Calls from a dimension beyond our understanding beckon our exploratory spirit in the opening moments of tuuljamuud. Haunted, formless echoes fade in and out of view like a liminal glow. This music feels ancient, something that has existed forever in between worlds, but was only extracted when eleOnora’s voice cracked it open. Duets with wind and the resonance inside a stairwell eschew the underlying bleakness to find beautiful expression in the face of nothingness. “Voice improv through jaw harp at home” in particular is imbued with an ancient sheen, the timbre of the jew harp adding a rough, well-worn edge to her vocal incantations. Melodies stretch beyond the horizon to entangle the world’s essence in an evaporating cosmic air.
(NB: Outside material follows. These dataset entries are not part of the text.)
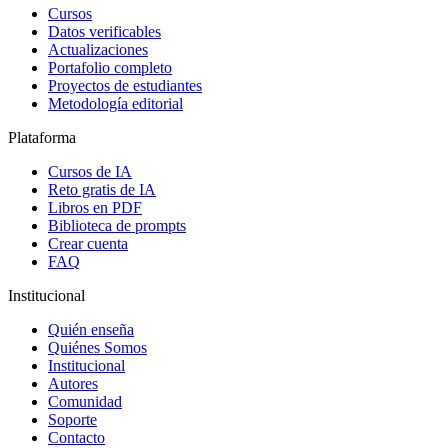
Cursos
Datos verificables
Actualizaciones
Portafolio completo
Proyectos de estudiantes
Metodología editorial
Plataforma
Cursos de IA
Reto gratis de IA
Libros en PDF
Biblioteca de prompts
Crear cuenta
FAQ
Institucional
Quién enseña
Quiénes Somos
Institucional
Autores
Comunidad
Soporte
Contacto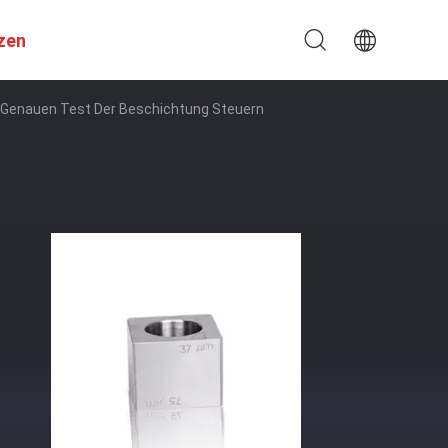
zen
n Genauen Test Der Beschichtung Steuern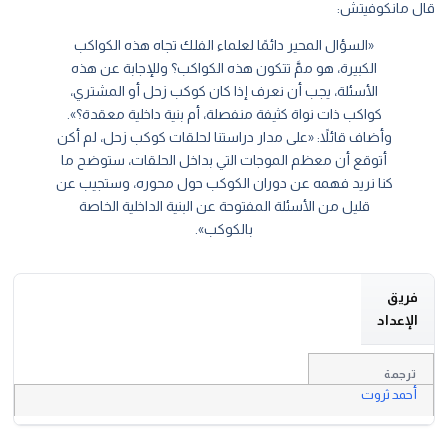
قال مانكوفيتش:
«السؤال المحير دائمًا لعلماء الفلك تجاه هذه الكواكب
الكبيرة، هو ممَّ تتكون هذه الكواكب؟ وللإجابة عن هذه
الأسئلة، يجب أن نعرف إذا كان كوكب زحل أو المشتري،
كواكب ذات نواة كثيفة منفصلة، أم بنية داخلية معقدة؟».
وأضاف قائلاً: «على مدار دراستنا لحلقات كوكب زحل، لم أكن
أتوقع أن معظم الموجات التي بداخل الحلقات، ستوضح ما
كنا نريد فهمه عن دوران الكوكب حول محوره، وستجيب عن
قليل من الأسئلة المفتوحة عن البنية الداخلية الخاصة
بالكوكب».
فريق
الإعداد
ترجمة
أحمد ثروت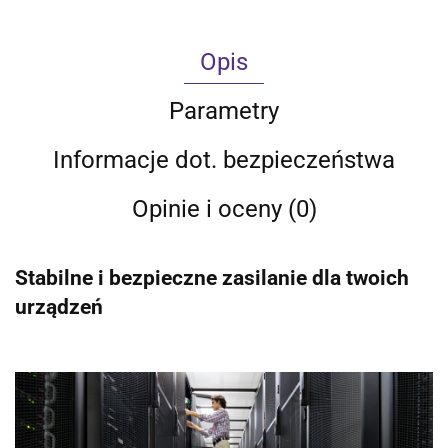
Opis
Parametry
Informacje dot. bezpieczeństwa
Opinie i oceny (0)
Stabilne i bezpieczne zasilanie dla twoich
urządzeń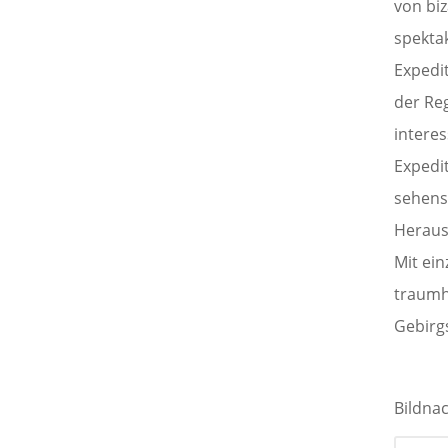
von bi
spekta
Expedi
der Re
intere
Expedi
sehens
Heraus
Mit ei
traumh
Gebirg
Bildna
Incredible.

bahía mansa Mallki (Cyclical Dreams)

Shine a light toward the shadows and life scatters. Aqueous synth bubbles flicker and scatter and prismatic tones build up before dripping to the surface to form amorphous landscapes. This music is fluid and in constant motion. Laced with field recordings, Mallki draws us closer with hints of whimsy buried inside emotive melodies. It’s lovely, but somehow heavy, like an aural heartache. Drama builds as chord progressions rise and fall, moving up and down the mountain in search of a place to rest. Distortion crushes the small moments into granular specks to repurpose on the other side of the wave. This world is lush. Details are an endless stream of beautiful sonic moments combined into captivating atmospheres. Stitching melodic scraps into beautiful mosaics, bahía mansa always finds a way to shine.